TRY IT
From the data below, copy each line that includes the word "Koblenz".

EXERCISE MATERIALS

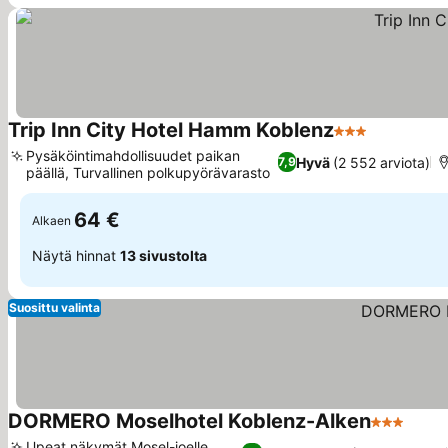
Trip Inn City Hotel Hamm Koblenz
3 Tähtiluokitus
Katso hin
Pysäköintimahdollisuudet paikan
Hyvä
(2 552 arviota)
7,9
päällä, Turvallinen polkupyörävarasto
Katso hinnat
64 €
Alkaen
Näytä hinnat
13 sivustolta
Suosittu valinta
DORMERO Moselhotel Koblenz-Alken
3 Tähtiluo
Katso
Upeat näkymät Mosel-joelle,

RESPONSE AREA
Trip Inn City Hotel Hamm Koblenz
DORMERO Moselhotel Koblenz-Alken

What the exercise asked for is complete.